May i know the average size of an audio that is extracted from 1-hour video? Because when i am converting a 1-hour video to mp3 it has an average size of 120mb. I wonder what is the size of an extracted audio compared to mp3. Thank you for your explanation btw.
Depends entirely on the bitrate used to encode the original audio. What matters most is the quality of the audio.
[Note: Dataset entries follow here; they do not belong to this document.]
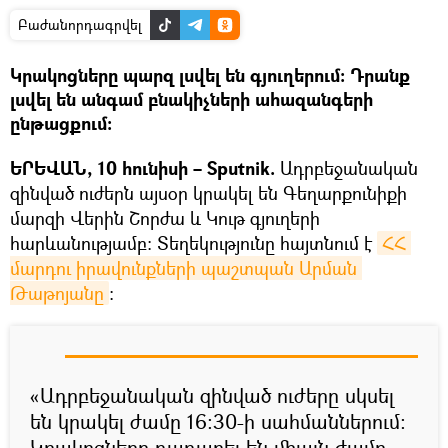
Բաժանորդագրվել
Կրակոցները պարզ լսվել են գյուղերում։ Դրանք
լսվել են անգամ բնակիչների ահազանգերի
ընթացքում։
ԵՐԵՎԱՆ, 10 հունիսի – Sputnik.
Ադրբեջանական
զինված ուժերն այսօր կրակել են Գեղարքունիքի
մարզի Վերին Շորժա և Կութ գյուղերի
հարևանությամբ։ Տեղեկությունը հայտնում է
ՀՀ 
մարդու իրավունքների պաշտպան Արման 
Թաթոյանը
։
«Ադրբեջանական զինված ուժերը սկսել
են կրակել ժամը 16:30-ի սահմաններում։
Կրակոցները դադարել են միայն ժամը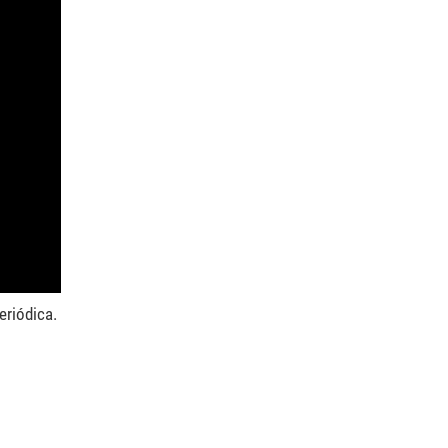
eriódica.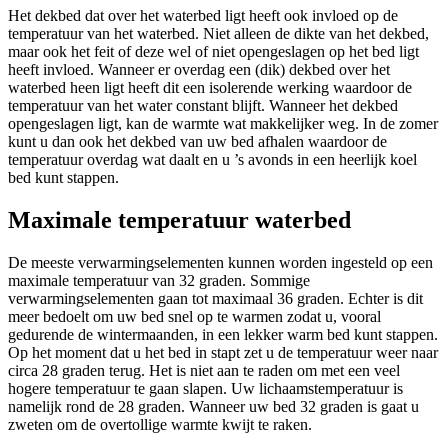
Het dekbed dat over het waterbed ligt heeft ook invloed op de
temperatuur van het waterbed. Niet alleen de dikte van het dekbed,
maar ook het feit of deze wel of niet opengeslagen op het bed ligt
heeft invloed. Wanneer er overdag een (dik) dekbed over het
waterbed heen ligt heeft dit een isolerende werking waardoor de
temperatuur van het water constant blijft. Wanneer het dekbed
opengeslagen ligt, kan de warmte wat makkelijker weg. In de zomer
kunt u dan ook het dekbed van uw bed afhalen waardoor de
temperatuur overdag wat daalt en u ’s avonds in een heerlijk koel
bed kunt stappen.
Maximale temperatuur waterbed
De meeste verwarmingselementen kunnen worden ingesteld op een
maximale temperatuur van 32 graden. Sommige
verwarmingselementen gaan tot maximaal 36 graden. Echter is dit
meer bedoelt om uw bed snel op te warmen zodat u, vooral
gedurende de wintermaanden, in een lekker warm bed kunt stappen.
Op het moment dat u het bed in stapt zet u de temperatuur weer naar
circa 28 graden terug. Het is niet aan te raden om met een veel
hogere temperatuur te gaan slapen. Uw lichaamstemperatuur is
namelijk rond de 28 graden. Wanneer uw bed 32 graden is gaat u
zweten om de overtollige warmte kwijt te raken.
With equal size, between mp3, m4a(aac) and opus, opus will sound closer to the original, followed by aac, followed by mp3.
And if you encode the original audio to either of those 3 format, you're going to lose some quality which could affect the ability of whisper to recognize voice(but in practice it doesn't seem to have much effect, although it's hard to tell with the randomness of it).
That's why I recommend keeping the audio as-is and just separating it from the video, you get the best possible quality this way and as a bonus, the size is usually smaller than if you use quality settings for mp3s.
To answer your question more directly, these days, I see either 192Kbps aac audio in most HD releases which would be about 87MB per hour if I did my math right or 128Kbps which would be 54MB and also the most common bitrates you'll encounter for any audio from ripped movies.
Sounds like you're using 256Kbps for your mp3s which would be around 115MB with the same math which is bigger than most audio I've seen, it rarely goes above 192Kbps(for ripped content, DVD/BluRay audio is much bigger).
I use 128Kbps opus for my own encodes for the quality version(which is of similar quality than your mp3 but only half the size) and 64Kbps for the small version.